===== PROVIDED RECORDS

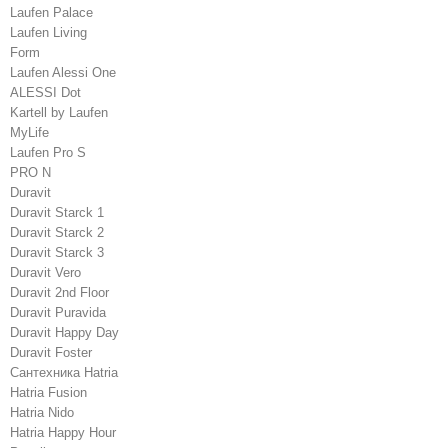
Laufen Palace
Laufen Living
Form
Laufen Alessi One
ALESSI Dot
Kartell by Laufen
MyLife
Laufen Pro S
PRO N
Duravit
Duravit Starck 1
Duravit Starck 2
Duravit Starck 3
Duravit Vero
Duravit 2nd Floor
Duravit Puravida
Duravit Happy Day
Duravit Foster
Сантехника Hatria
Hatria Fusion
Hatria Nido
Hatria Happy Hour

==========

*WORK INSTRUCTION*: Go through the entries above and report how many lines hold the word "Starck". Nothing but the number is needed.

*WRITTEN REPLY*: 3